Keynan dared not speak as he watched his mother look into Tormod’s eyes, her bright gold unflinching as they stared down Tormod’s green. The little stall seemed almost silent, except Keynan could still hear the noise around them. He could hear Yasha selling fruit and vegetables and he could hear Argo trying to convince passer-bys to stop and taste his fresh honey. It was just their little stall, with its wooden trinkets and a practical goods, that had ceased to exist in that moment.
“Fine.” Mara let Tormod go. “Take this.” She reached to her pocket and handed Tormod a gold coin. “Think about getting a different occupation, naravari.”
Tormod nodded and took off, not even glancing back. Keynan watched him run, the little doll in his hands forgotten. Mara brushed her hands off and adjusted her apron. She glanced over the stall, ensuring everything was in order, before her eyes landed on Keynan.
“Are you all right, my little prince?” She asked, kneeling down next to him. Keynan nodded slowly. “Do not worry about silly thieves. They think they are faster and more clever than your mother.”
“No one is faster or cleverer,” Keynan promised.
“That’s right.” Mara booped Keynan on the nose and Keynan giggled. “And I am always going to protect you.”
“I know,” Keynan said, “An’ one day I’m gonna get big and grown and protect you!” He clapped his hands together, grinning ear to ear.
Mara laughed and squeezed his cheek before returning to her duties at the stall. It wasn’t until they were packing up, Keynan’s father with the cart to drive them back to their little village, that Keynan realized he had a question.
“Mama,” he said, tugging on her trousers. She glanced down at him, her hands holding a box of leftover carvings and tools that hadn’t been sold.
“Yes, my little prince?”
“What was it you called that thief?” Keynan asked.
“Hm?” Mara frowned before remembering. “Oh, you mean when I called him a naravari?” She clarified. Keynan nodded. “Well,” Mara said, setting the box in the back of the cart, “I told you about how there are different races, remember?”
“Uh-huh. Like how Mr. Bragardhur is a dwarf and Ms. Lily is a tea-ling.”

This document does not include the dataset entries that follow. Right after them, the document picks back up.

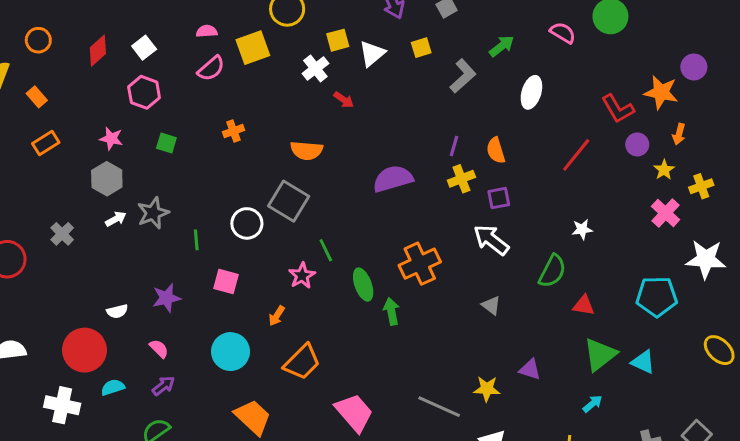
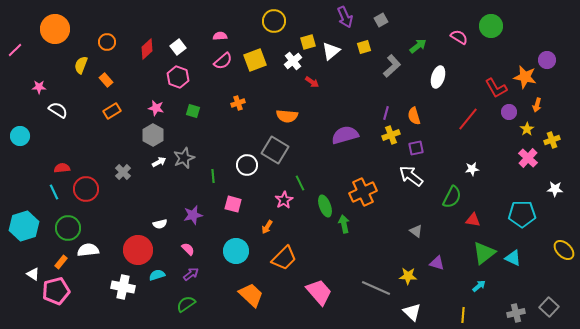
yellow square: (253, 48) -> (255, 60), moved
white star: (706, 259) -> (555, 189), size x0.6
gray triangle: (491, 305) -> (416, 231), moved

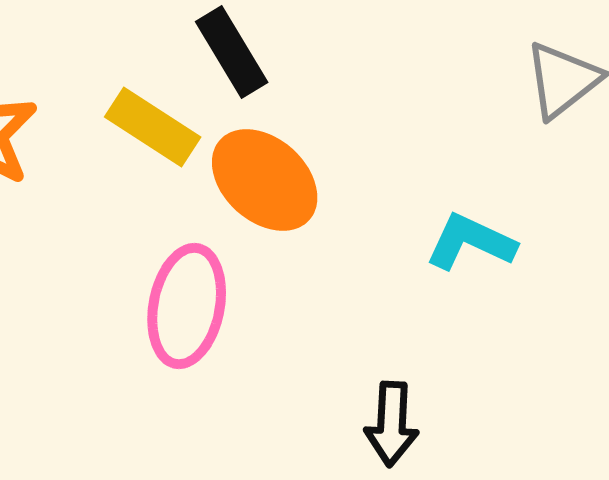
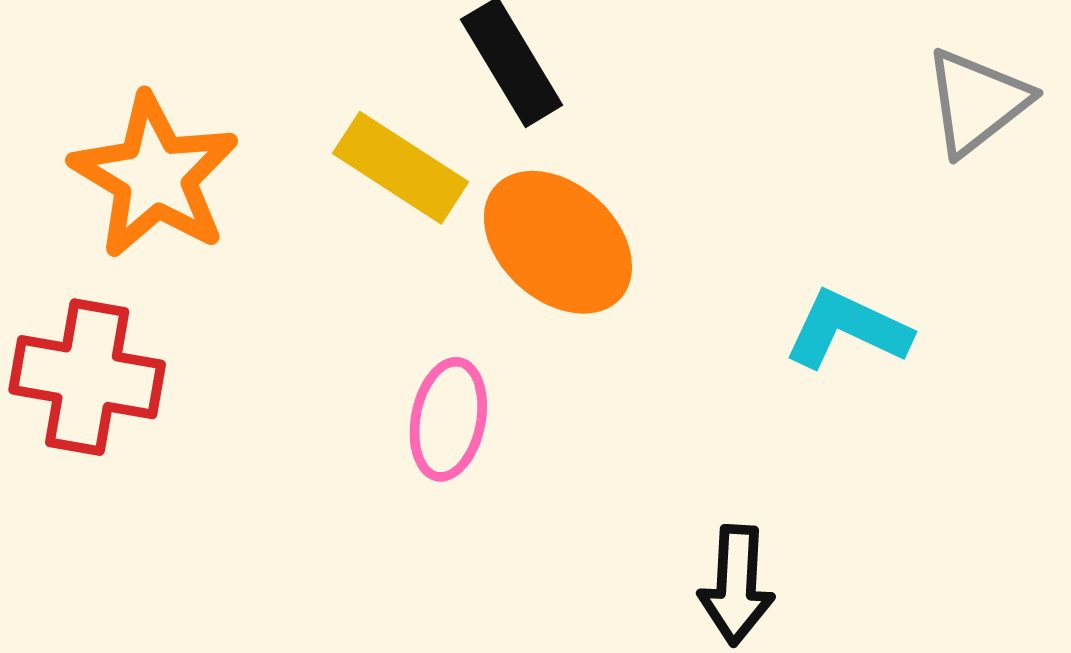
pink ellipse: (187, 306) -> (448, 419), size x0.7

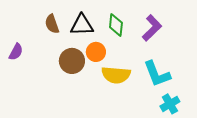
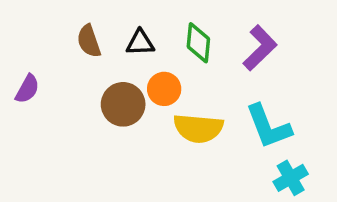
black triangle: (82, 25) -> (140, 43), size x0.7

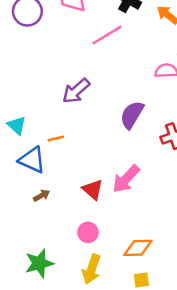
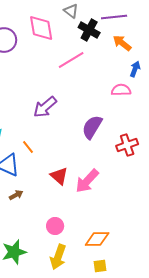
orange line: (56, 138) -> (28, 147), turned 64
red triangle: (93, 190) -> (59, 176), moved

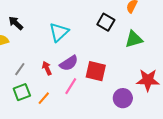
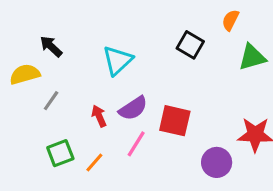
green triangle: (134, 39) -> (252, 57), moved
gray line: (20, 69) -> (51, 101), moved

“Tiefling,” Mara corrected, swooping down and picking her son up in her arms.
“Mama, put me down!” Keynan shouted. “I’m big, I can walk,” he complained.
“But we’re talking about very important things,” she told him, sitting in the back of the cart and not letting go. She made eye contact with her husband and gave him a smile. Keynan saw and stuck his tongue out. His father laughed and continued packing up the stall. “So, there are many different kinds of people on Duzakh, right?”

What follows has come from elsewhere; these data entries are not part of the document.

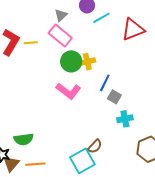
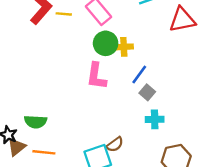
pink L-shape: (68, 91) -> (96, 76), turned 50

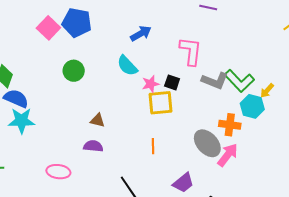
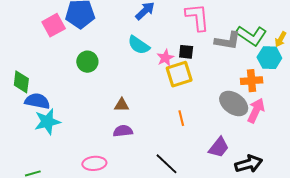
pink square: (48, 28) -> (54, 25), turned 30

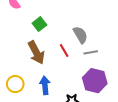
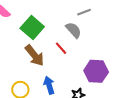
green square: (39, 24) -> (32, 28), size x1.6
gray line: (91, 52) -> (84, 12), moved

“Right. An’ we’re humans, the normal people.”
“No, the most common people. That doesn’t mean we’re normal.”
“I don’t get it.” Keynan yawned.
“You will someday,” Mara promised. “But what is important today is for you to know that everyone has different languages. So the dwarves speak Dwarvish, humans speak Common, and elves speak Elvish.”
“Oh.” Keynan nodded slowly. “So, was the thief an elf?”

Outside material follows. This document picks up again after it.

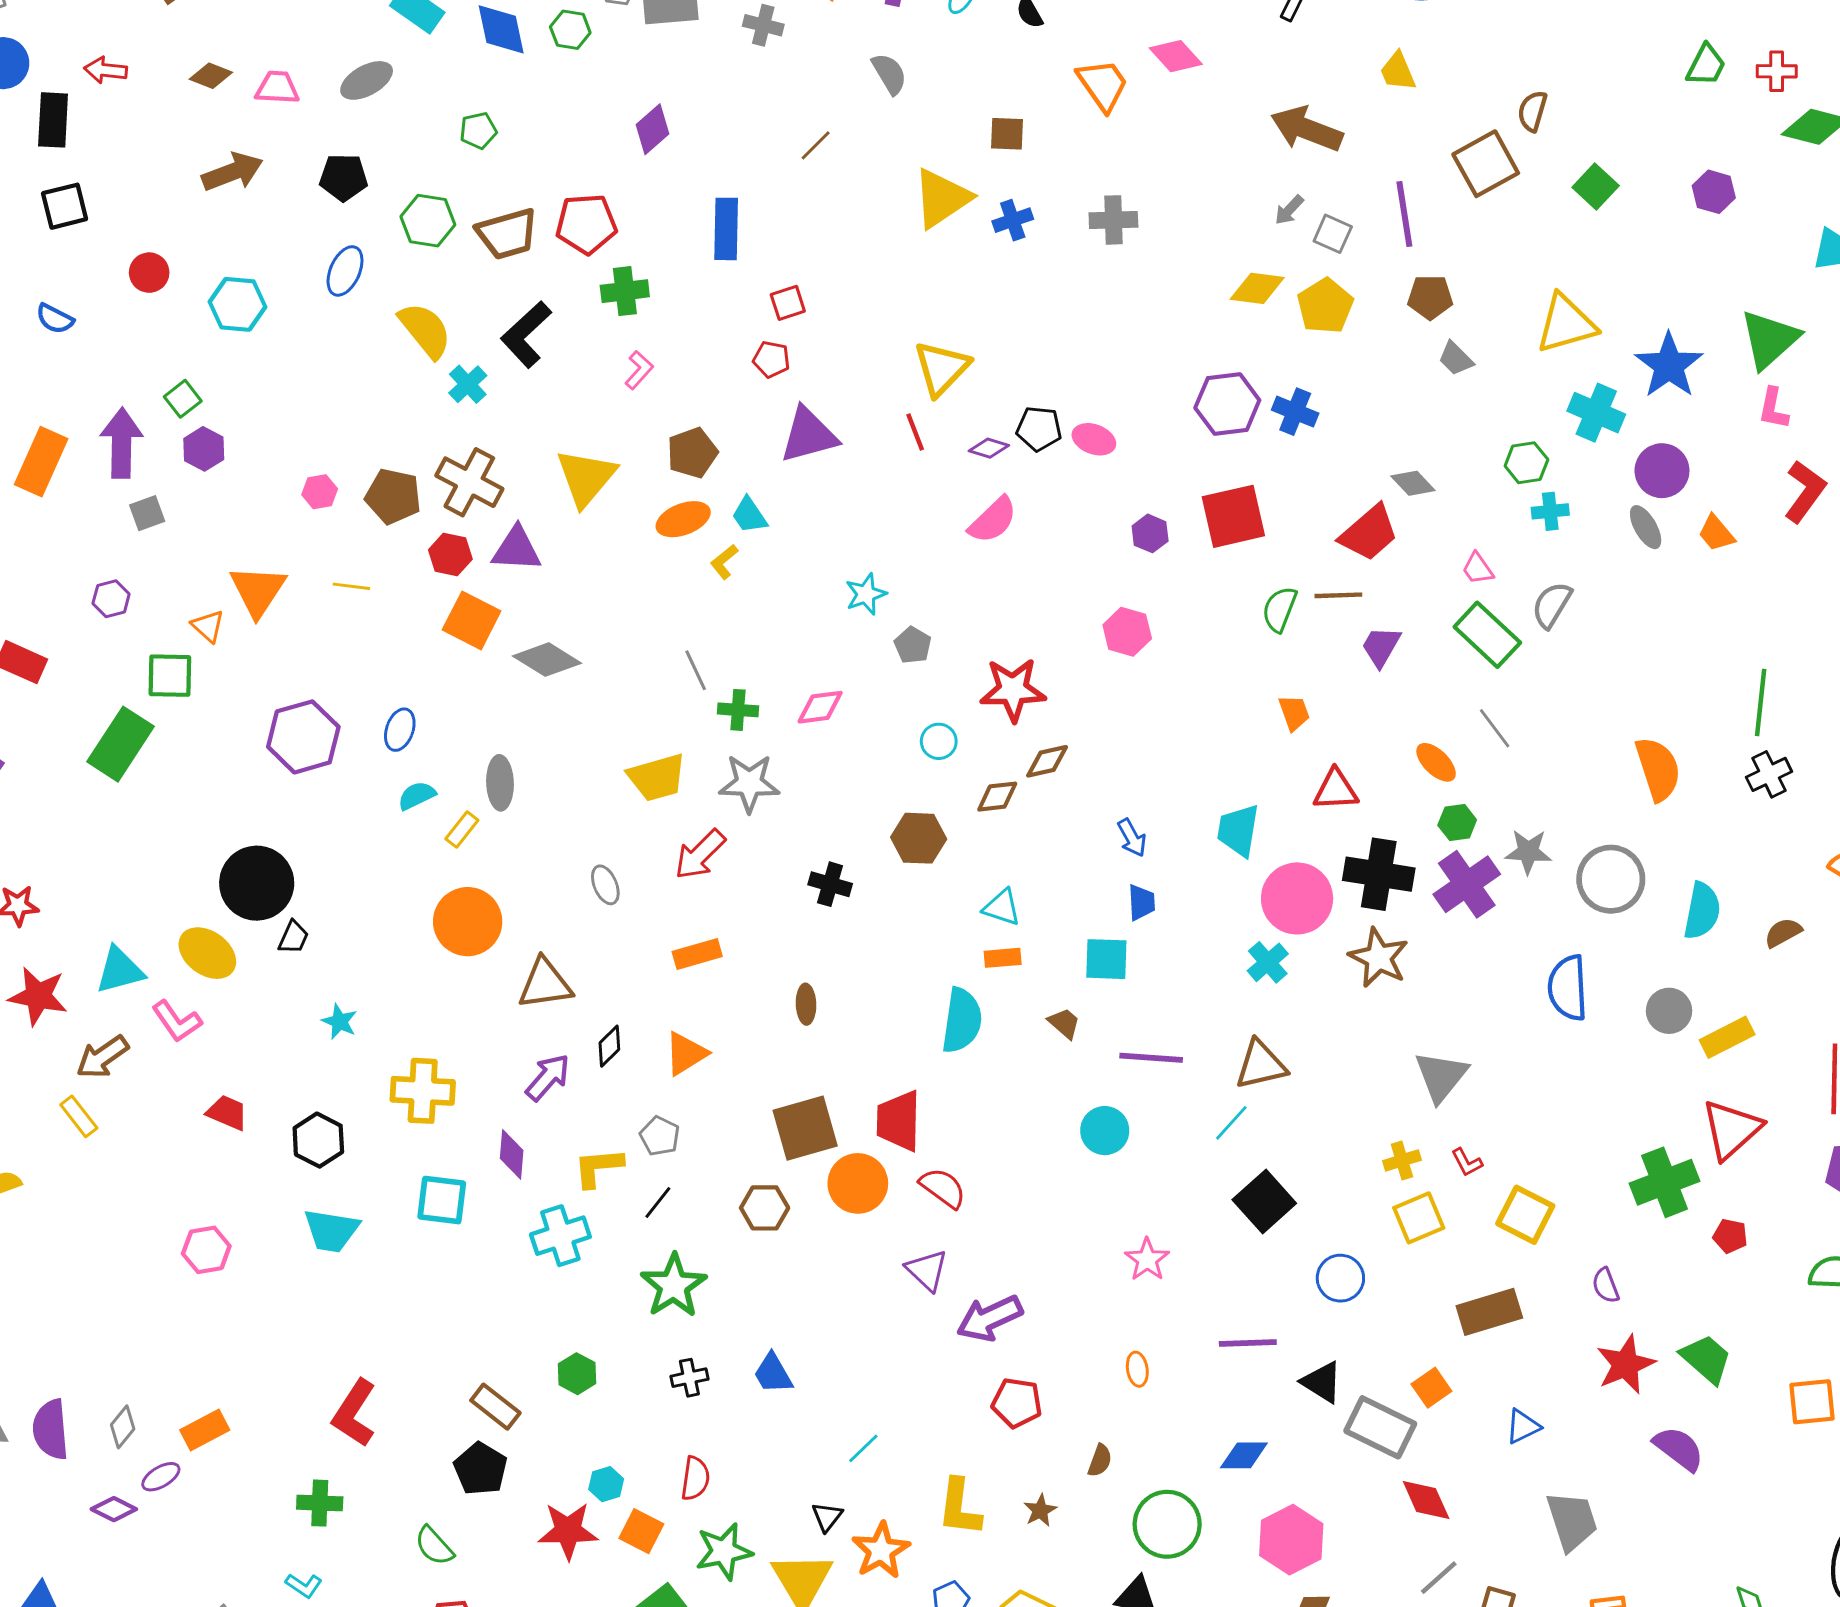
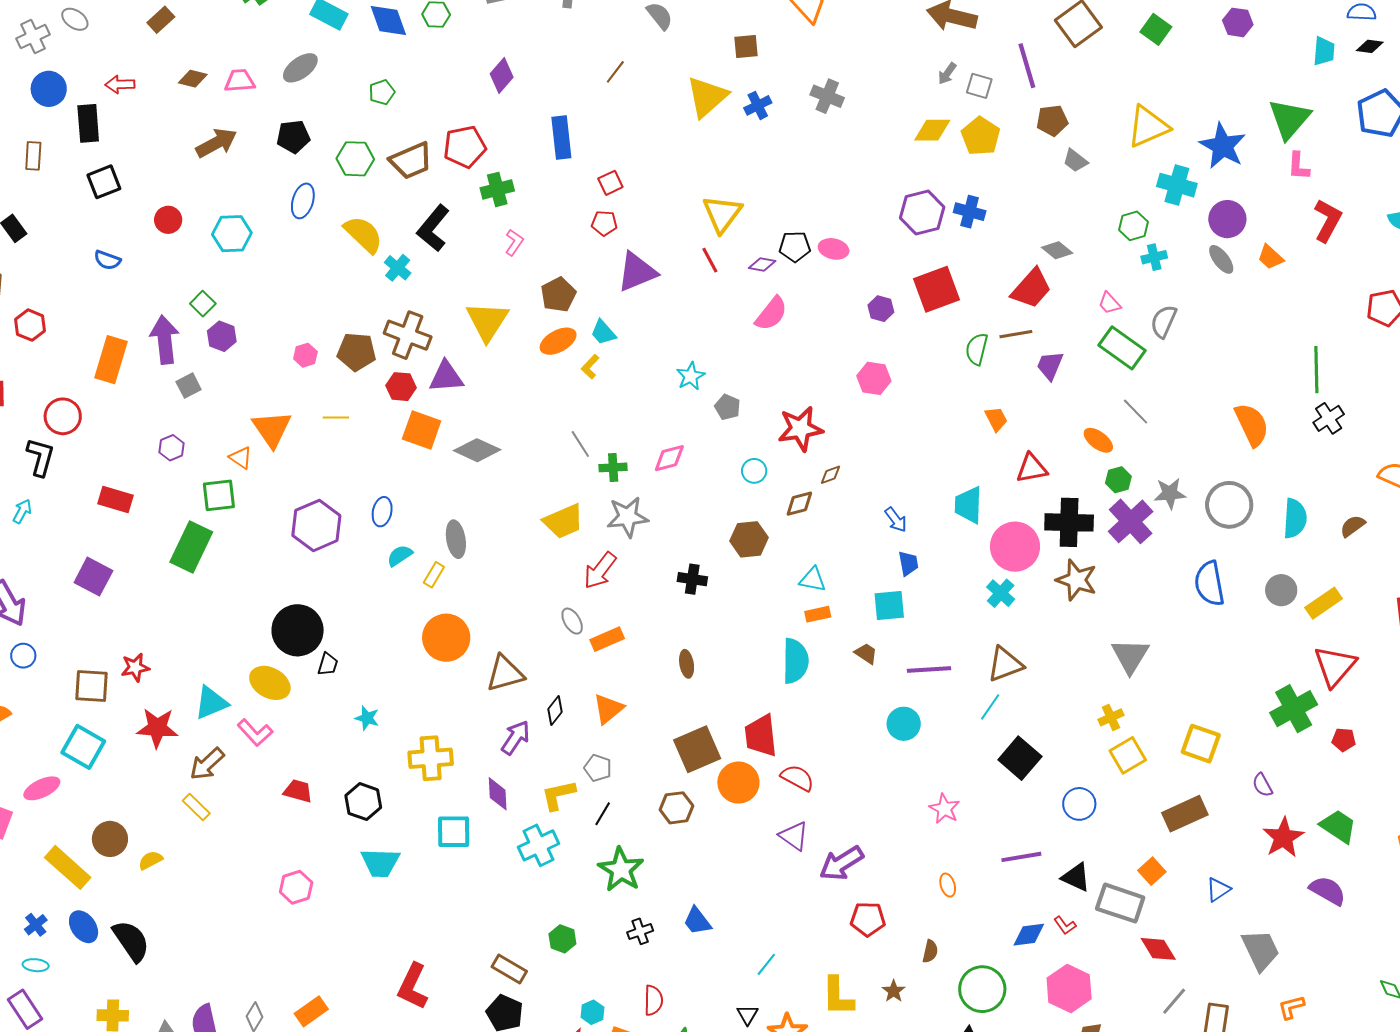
gray cross: (1113, 220) -> (827, 96), turned 32
brown diamond: (1047, 761) -> (831, 475), size x0.7
gray ellipse: (605, 885) -> (572, 621), moved
red L-shape: (1467, 1162) -> (1065, 925), moved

“Yes. And I called him naravari, which is a specific kind of elf.” Mara set Keynan down on the cart next to her, both of their legs dangling off the back. At the front of the cart, the horse snorted and shook his mane. “What you need to remember, my little prince, is that there are many different kinds of people on Duzakh. But just because there are different people, does not make any of them better or worse. They all are unique, and that is what makes Duzakh such a good place.”
To Keynan, this information was less important than finding out what supper was and whether or not he had behaved well enough to get a sweetmeat afterwards. But he did have one question for the most intelligent woman in his life.
“Mama?” He asked.
Mara smiled wide at him. “Yes, my little prince?”
“Why do you know Elvish?”
A soft chuckle escaped Mara and she ruffled Kenyan’s hair. “That is a story for another day. Now come, we should help Papa finish his work.”